A glaring Trump transition story hiding in plain sight: Trump is historically unpopular
The press ought to start telling that tale on a daily basis
There are lots of ways the political press continues to normalize President-elect Donald Trump’s often radical behavior. From regurgitating his vague tweets as news while he refuses to grant press conferences, to shying away from calling the serial prevaricator a liar, journalists continue to play nice.
Here’s another way Trump’s getting the benefit of the doubt: He’s a wildly unpopular political figure, yet the press continues to gloss over that fact while granting him soft coverage.
In terms of polling data, there’s virtually no good news for Trump. The results generally point in the same direction: He’s widely disliked and inspires little confidence in his presidential abilities.
This stands in stark contrast with characteristically stronger bipartisan approval for presidents-elect in recent decades. For instance, in 2008, “50 percent of John McCain’s voters approved of Barack Obama’s handling of his presidential transition,” noted an NBC News report. And as NPR reported, “Even after a prolonged recount and Supreme Court decision, George W. Bush received 29 percent approval from Democrats in 2001.” This is 14 percentage points higher than the same Pew statisticfor Trump.
Trump’s contrast with Obama in late 2008 is stunning: Obama entered 2009 with a 68 percent favorable rating. Today, Trump’s favorable rating stands at an anemic 43 percent. And if history is any indication, that rating is almost certain to go down once the new president takes office.
A plurality of Americans think he will be a “poor” or “terrible” president. His cabinet picks enjoy historically little support, and 54 percent of adults say they’re either“uncertain (25 percent) or pessimistic and worried (29 percent) about how Trump will perform during his presidency.” Meanwhile, 68 percent would describe the president-elect as “hard to like,” and less than half of Americans are confident in Trump’s ability to handle an international crisis.
Those numbers are off-the-charts awful for an American president-elect. On average, 71 percent of Americans were confident that Presidents Obama, George W. Bush and Bill Clinton could handle an international crisis, when polled after each was newly elected. Today, just 46 percent are confident about Trump’s ability to handle such a crisis.
Modern American history hasn’t seen anything like this.
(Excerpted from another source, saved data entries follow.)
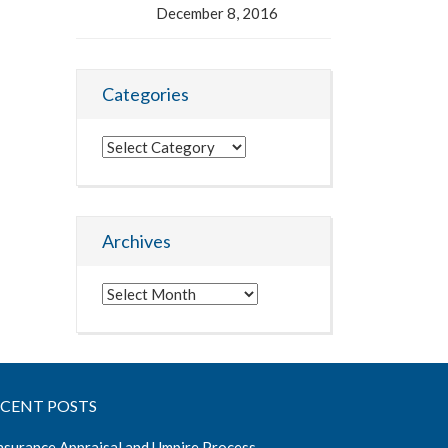
December 8, 2016
Categories
Categories
Archives
Archives
ECENT POSTS
nsurance Appraisal and Umpire Process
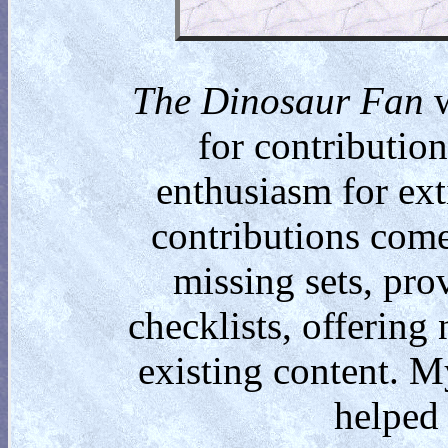
The Dinosaur Fan
w
for contributio
enthusiasm for ext
contributions come
missing sets, pro
checklists, offering
existing content. M
helped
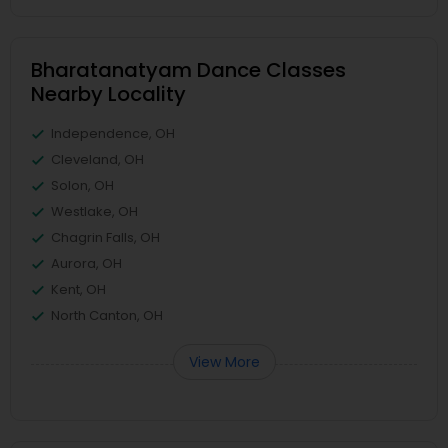
Bharatanatyam Dance Classes
Nearby Locality
Independence, OH
Cleveland, OH
Solon, OH
Westlake, OH
Chagrin Falls, OH
Aurora, OH
Kent, OH
North Canton, OH
View More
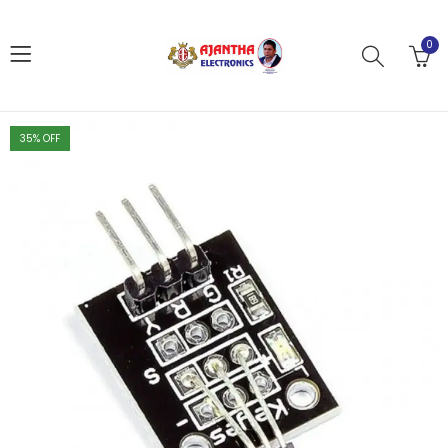
0
35
% OFF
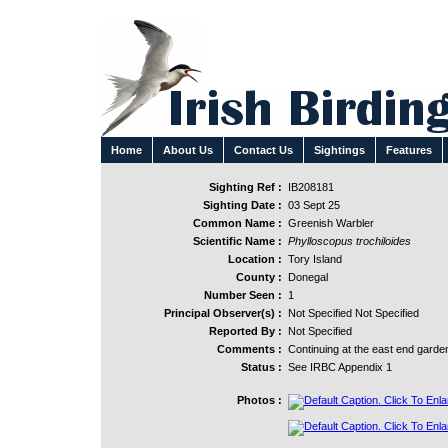
Home
About Us
Contact Us
Sightings
Features
Sighting Ref :
IB208181
Sighting Date :
03 Sept 25
Common Name :
Greenish Warbler
Scientific Name :
Phylloscopus trochiloides
Location :
Tory Island
County :
Donegal
Number Seen :
1
Principal Observer(s) :
Not Specified Not Specified
Reported By :
Not Specified
Comments :
Continuing at the east end garde
Status :
See IRBC Appendix 1
Photos :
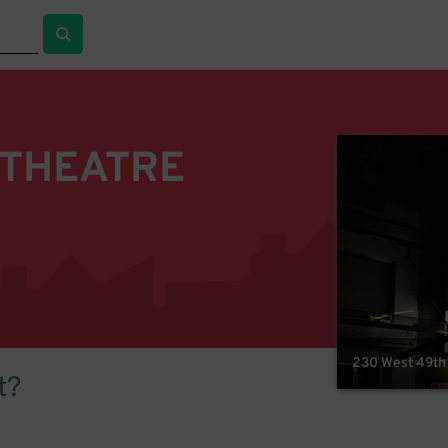
 THEATRE
230 West 49th 
t?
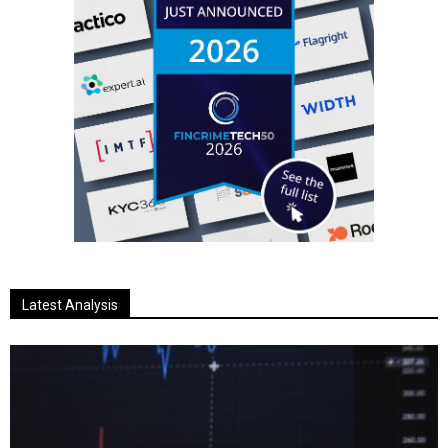
Latest Analysis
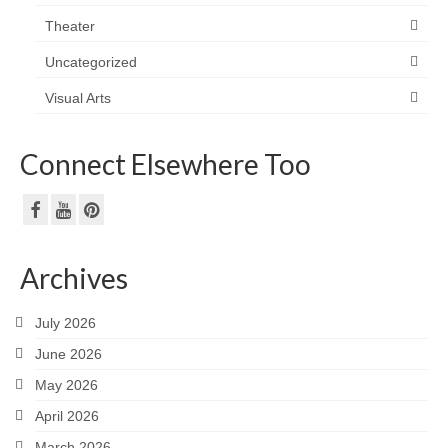
Theater
Uncategorized
Visual Arts
Connect Elsewhere Too
Archives
July 2026
June 2026
May 2026
April 2026
March 2026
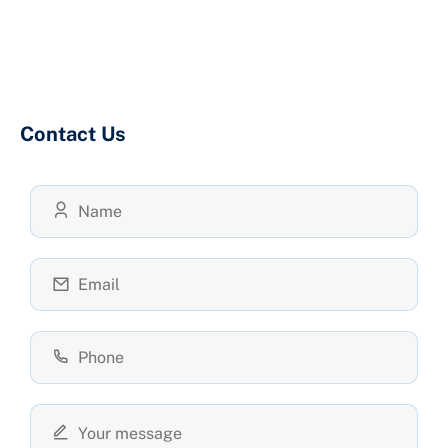
Contact Us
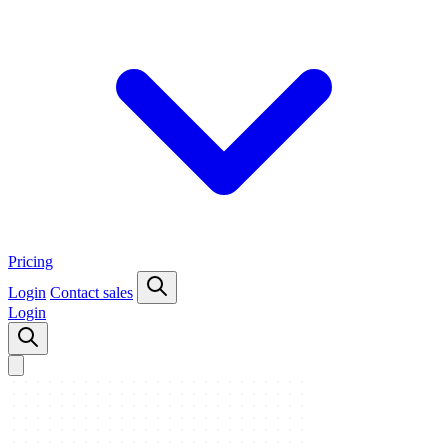
Pricing
Login
Contact sales
Login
So what explains the media’s passive, often genuflecting coverage of Trump since November?
“Watching the formation of Donald Trump’s presidency, the press coverage is disappointingly weak and thin,” John Dean recently wrote in Newsweek. “The news coverage of the transition of the most unqualified man ever elected to the White House is as weak and wishy-washy as it was at the outset of his campaign.”